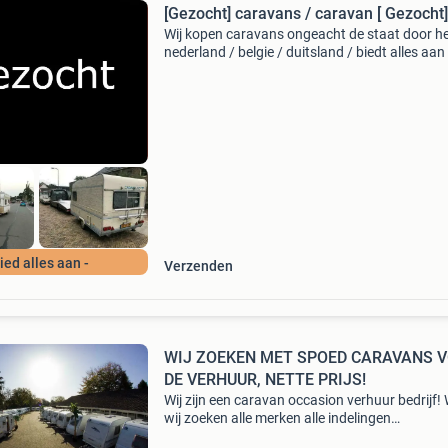
[Gezocht] caravans / caravan [ Gezocht]
Wij kopen caravans ongeacht de staat door he
nederland / belgie / duitsland / biedt alles aan
schade, oud en defect, sloper, nieuwstaat gra
alles aanbieden... [Beantwoord de vragen lijst
Bied alles aan -
Verzenden
WIJ ZOEKEN MET SPOED CARAVANS 
DE VERHUUR, NETTE PRIJS!
Wij zijn een caravan occasion verhuur bedrijf!
wij zoeken alle merken alle indelingen
bouwjaren.va. 2000 Tm 2015 voordelen voor 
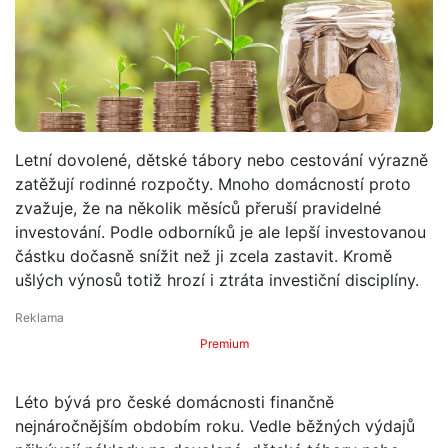
Letní dovolené, dětské tábory nebo cestování výrazně
zatěžují rodinné rozpočty. Mnoho domácností proto
zvažuje, že na několik měsíců přeruší pravidelné
investování. Podle odborníků je ale lepší investovanou
částku dočasně snížit než ji zcela zastavit. Kromě
ušlých výnosů totiž hrozí i ztráta investiční disciplíny.
Premium
Léto bývá pro české domácnosti finančně
nejnáročnějším obdobím roku. Vedle běžných výdajů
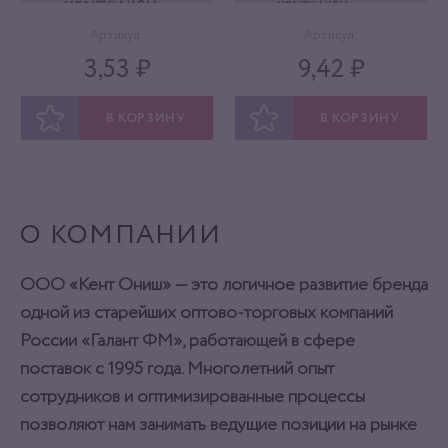
Артикул:
Артикул:
3,53 ₽
9,42 ₽
В КОРЗИНУ
В КОРЗИНУ
ОТЛОЖИТЬ
ОТЛОЖИТЬ
О КОМПАНИИ
ООО «Кент Ониш» — это логичное развитие бренда
одной из старейших оптово-торговых компаний
России «Галант ФМ», работающей в сфере
поставок с 1995 года. Многолетний опыт
сотрудников и оптимизированные процессы
позволяют нам занимать ведущие позиции на рынке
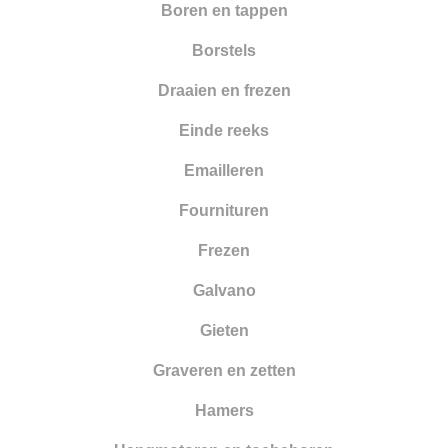
Boren en tappen
Borstels
Draaien en frezen
Einde reeks
Emailleren
Fournituren
Frezen
Galvano
Gieten
Graveren en zetten
Hamers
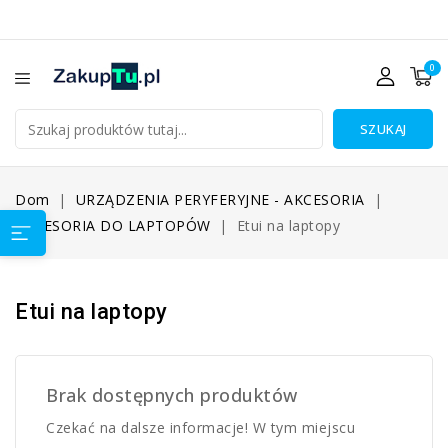
0
SZUKAJ
Dom
URZĄDZENIA PERYFERYJNE - AKCESORIA
AKCESORIA DO LAPTOPÓW
Etui na laptopy
Etui na laptopy
Brak dostępnych produktów
Czekać na dalsze informacje! W tym miejscu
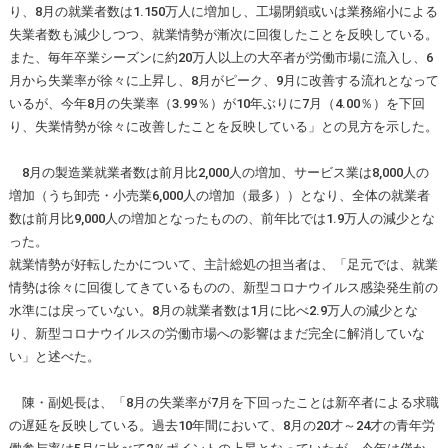
り、8月の就業者数は1.150万人に増加し、工場閉鎖或いは業務縮小による
失業者数も減少しつつ、就業情勢が漸次に回復したことを反映している。
また、毎年卒業シーズンに約20万人以上の大卒者が労働市場に流入し、6
月から失業率が徐々に上昇し、8月がピーク、9月に改善する流れとなって
いるが、今年8月の失業率（3.99％）が10年ぶりに7月（4.00％）を下回
り、失業情勢が徐々に改善したことを反映している」との見方を示した。
8月の製造業就業者数は前月比2,000人の増加、サービス業は8,000人の
増加（うち卸売・小売業6,000人の増加（最多））となり、全体の就業者
数は前月比9,000人の増加となったものの、前年比では1.9万人の減少とな
った。
就業情勢が好転したかについて、主計総処の担当者は、「足元では、就業
情勢は徐々に回復してきているものの、新型コロナウイルス感染発生前の
水準には戻っていない。8月の就業者数は1月に比べ2.9万人の減少とな
り、新型コロナウイルスの労働市場への影響はまだ完全に解消していな
い」と述べた。
陳・副処長は、「8月の失業率が7月を下回ったことは新卒者による求職
の遅延を反映している。過去10年間において、8月の20才～24才の青年労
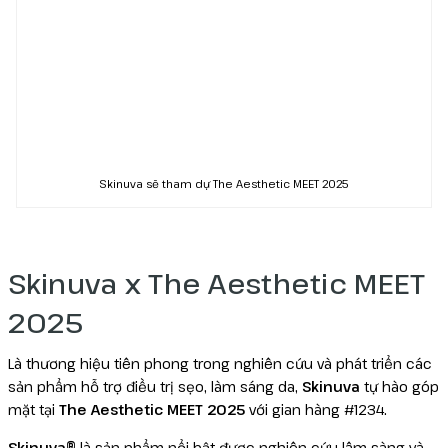
Skinuva sẽ tham dự The Aesthetic MEET 2025
Skinuva x The Aesthetic MEET
2025
Là thương hiệu tiên phong trong nghiên cứu và phát triển các
sản phẩm hỗ trợ điều trị sẹo, làm sáng da,
Skinuva
tự hào góp
mặt tại
The Aesthetic MEET 2025
với gian hàng #1234.
Skinuva®
là sản phẩm nổi bật được nghiên cứu lâm sàng và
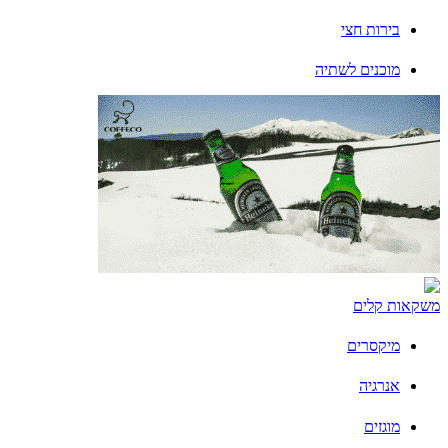
בירות חצי
מוכנים לשתיה
משקאות קלים
מיקסרים
אנרגיה
מוגזים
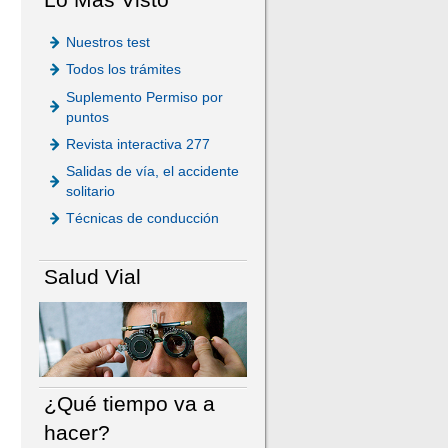
Nuestros test
Todos los trámites
Suplemento Permiso por
puntos
Revista interactiva 277
Salidas de vía, el accidente
solitario
Técnicas de conducción
Salud Vial
¿Qué tiempo va a
hacer?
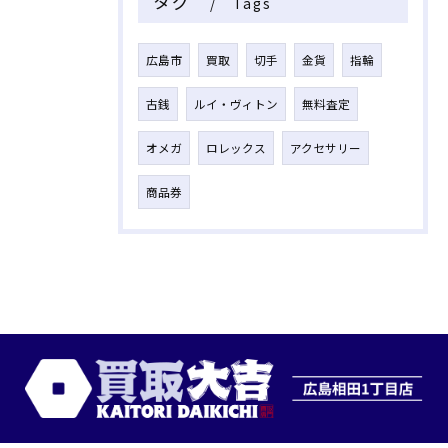
タグ
Tags
広島市
買取
切手
金貨
指輪
古銭
ルイ・ヴィトン
無料査定
オメガ
ロレックス
アクセサリー
商品券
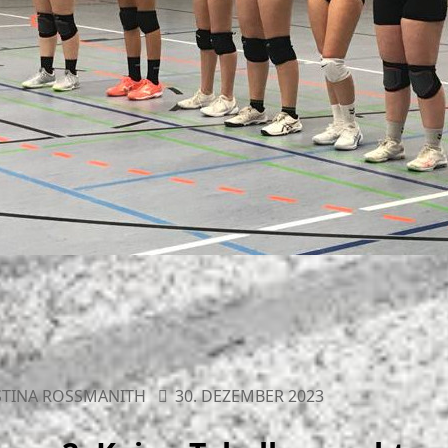
TINA ROSSMANITH
30. DEZEMBER 2023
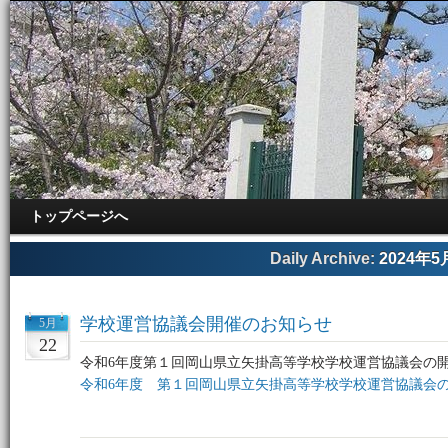
トップページへ
Daily Archive:
2024年5
学校運営協議会開催のお知らせ
5月
22
令和6年度第１回岡山県立矢掛高等学校学校運営協議会の
令和6年度 第１回岡山県立矢掛高等学校学校運営協議会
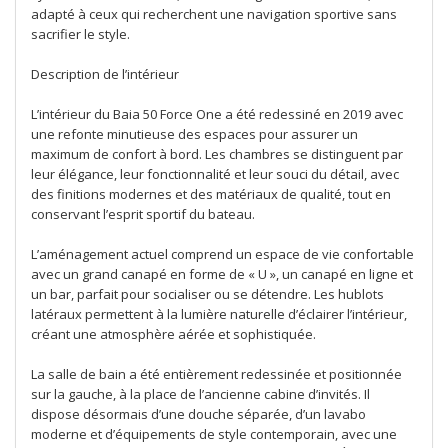
adapté à ceux qui recherchent une navigation sportive sans
sacrifier le style.
Description de l’intérieur
L’intérieur du Baia 50 Force One a été redessiné en 2019 avec
une refonte minutieuse des espaces pour assurer un
maximum de confort à bord. Les chambres se distinguent par
leur élégance, leur fonctionnalité et leur souci du détail, avec
des finitions modernes et des matériaux de qualité, tout en
conservant l’esprit sportif du bateau.
L’aménagement actuel comprend un espace de vie confortable
avec un grand canapé en forme de « U », un canapé en ligne et
un bar, parfait pour socialiser ou se détendre. Les hublots
latéraux permettent à la lumière naturelle d’éclairer l’intérieur,
créant une atmosphère aérée et sophistiquée.
La salle de bain a été entièrement redessinée et positionnée
sur la gauche, à la place de l’ancienne cabine d’invités. Il
dispose désormais d’une douche séparée, d’un lavabo
moderne et d’équipements de style contemporain, avec une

» WHAT THIS TASK INVOLVES: Could you copy every line in the records that holds "alles"?

» EXPECTED ANSWER:
nederland / belgie / duitsland / biedt alles aan
alles aanbieden... [Beantwoord de vragen lijst
Bied alles aan -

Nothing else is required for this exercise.